Mobile and Desktop Apps Aid Texas Districts in Digital School Safety
Texas School Districts have implemented a variety of school safety mobile applications, including Share911, Mutualink, and the Rave Panic Button app.
- By Kaitlyn DeHaven
- July 05, 2019
Texas school districts have been looking to implement measures to increase school safety and have turned to mobile and desktop apps for better safety communication.
Share911, Mutualink, and the Rave Panic Button app are just a few of the applications that Texas schools are using to stay up to date on safety.
James McDonald with Boyd ISD said Share911 is used within the school as a simple way to increase safety communications.
“Fortunately, we’ve been blessed for only having to use it for our training purposes right now,” McDonald said. “We had an extensive time in the fall training our staff over using Share911. The simpler you can keep it, that makes it easier for them to adapt and make it become a habit.”
Share911 is a school safety app that enables simultaneous notification of 911 and co-workers, giving employees a way to reach out to medical help, as well as people nearby them who may be able to help.
CEO Erik Endress told KXAN that districts can tailor alerts to fit their needs, so all campuses use the same language when reporting an incident. He said in addition, the response time should be minimized with the app.
“When our system’s activated, not only do they notify their co-workers, they’re also notifying police who also have this on their own phone in the car,” Endress said.
Texas City ISD have started to use Mutualink and the Rave Panic Button app for their application security. Executive Director of Security and School Safety Michael Matranga said he’s seen the effectiveness through training and one false alarm incident.
“One teacher pushed the button and within under a minute-and-a-half, we had seven deputies on scene already,” Matranga said.
The Rave Panic Button app has six different emergency options, which include fire, active shooter and medical. In addition, users can send anonymous tips to all school staff via text or email through the app.

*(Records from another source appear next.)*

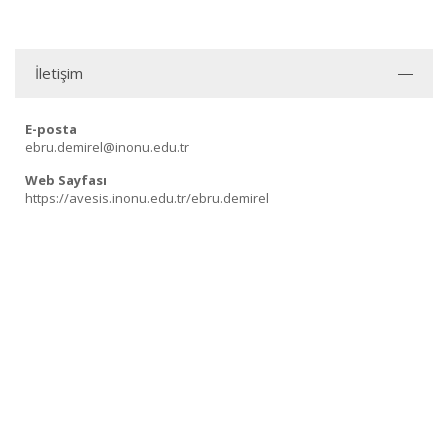
İletişim
E-posta
ebru.demirel@inonu.edu.tr
Web Sayfası
https://avesis.inonu.edu.tr/ebru.demirel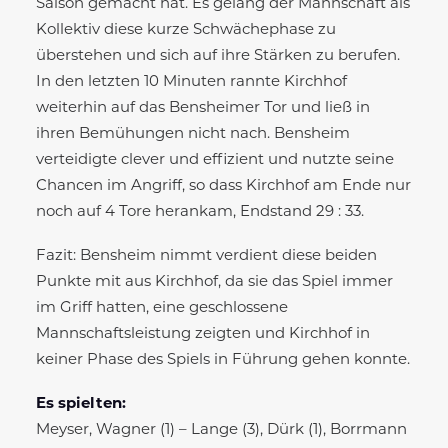
Saison gemacht hat. Es gelang der Mannschaft als
Kollektiv diese kurze Schwächephase zu
überstehen und sich auf ihre Stärken zu berufen.
In den letzten 10 Minuten rannte Kirchhof
weiterhin auf das Bensheimer Tor und ließ in
ihren Bemühungen nicht nach. Bensheim
verteidigte clever und effizient und nutzte seine
Chancen im Angriff, so dass Kirchhof am Ende nur
noch auf 4 Tore herankam, Endstand 29 : 33.
Fazit: Bensheim nimmt verdient diese beiden
Punkte mit aus Kirchhof, da sie das Spiel immer
im Griff hatten, eine geschlossene
Mannschaftsleistung zeigten und Kirchhof in
keiner Phase des Spiels in Führung gehen konnte.
Es spielten:
Meyser, Wagner (1) – Lange (3), Dürk (1), Borrmann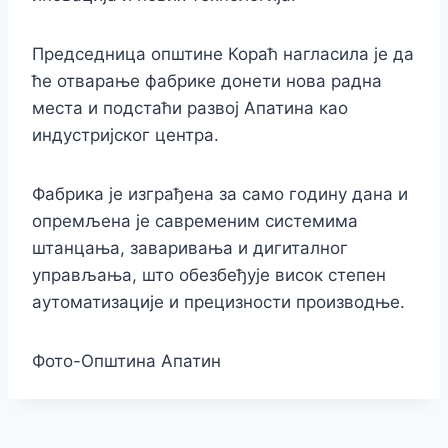
Председница општине Кораћ нагласила је да
ће отварање фабрике донети нова радна
места и подстаћи развој Апатина као
индустријског центра.
Фабрика је изграђена за само годину дана и
опремљена је савременим системима
штанцања, заваривања и дигиталног
управљања, што обезбеђује висок степен
аутоматизације и прецизности производње.
Фото-Општина Апатин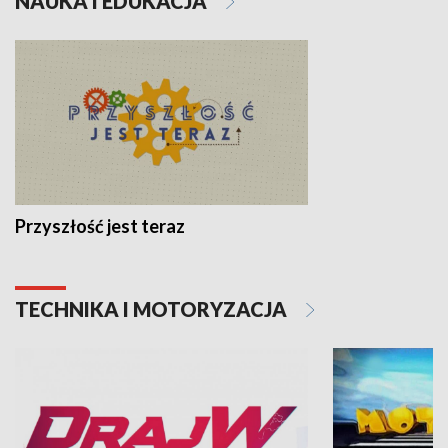
NAUKA I EDUKACJA
Przyszłość jest teraz
TECHNIKA I MOTORYZACJA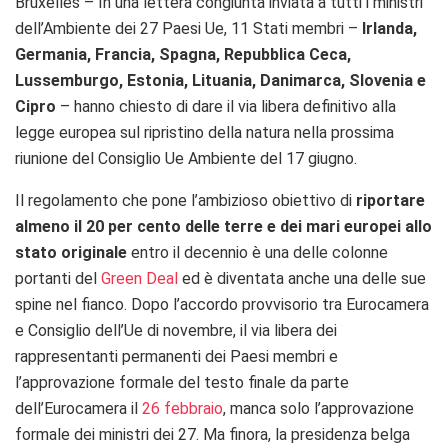
Bruxelles – In una lettera congiunta inviata a tutti i ministri
dell’Ambiente dei 27 Paesi Ue, 11 Stati membri –
Irlanda,
Germania, Francia, Spagna, Repubblica Ceca,
Lussemburgo, Estonia, Lituania, Danimarca, Slovenia e
Cipro
– hanno chiesto di dare il via libera definitivo alla
legge europea sul ripristino della natura nella prossima
riunione del Consiglio Ue Ambiente del 17 giugno.
Il regolamento che pone l’ambizioso obiettivo di
riportare
almeno il 20 per cento delle terre e dei mari europei allo
stato originale
entro il decennio è una delle colonne
portanti del
Green Deal
ed è diventata anche una delle sue
spine nel fianco. Dopo l’accordo provvisorio tra Eurocamera
e Consiglio dell’Ue di novembre, il via libera dei
rappresentanti permanenti dei Paesi membri e
l’approvazione formale del testo finale da parte
dell’Eurocamera il
26 febbraio
, manca solo l’approvazione
formale dei ministri dei 27. Ma finora, la presidenza belga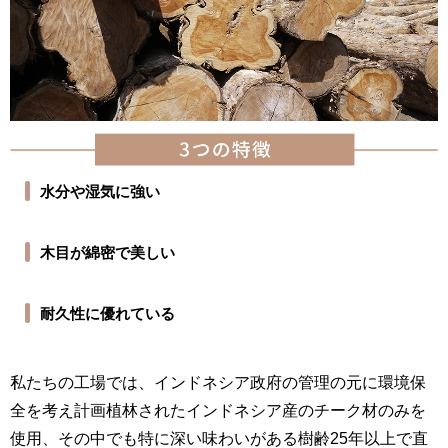
水分や湿気に強い
木目が綿密で美しい
耐久性に優れている
私たちの工場では、インドネシア政府の管理の元に環境保
全を考え計画植林されたインドネシア産のチーク材のみを
使用、その中でも特に深い味わいがある樹齢25年以上で直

“In these situations, time is the enemy, so what the panic button does is it condenses the time to reach 911, for 911 to get first responders there, to notify ISD police and to apprehend the threat and to look after the people who are potentially injured,” said Brian O’Donnell with Rave Mobile Safety.
The Mutualink app helps law enforcement agencies and districts share radio, voice and other data across their entities.
“We have a console that sits inside an administrator’s office so in case of an emergency, that administrator can view the video and share it out with any of the first responders,” said Anthony Ferguson, solutions representative for Mutualink.
Kaitlyn DeHaven is the Associate Content Editor for the Infrastructure Solutions Group at 1105 Media.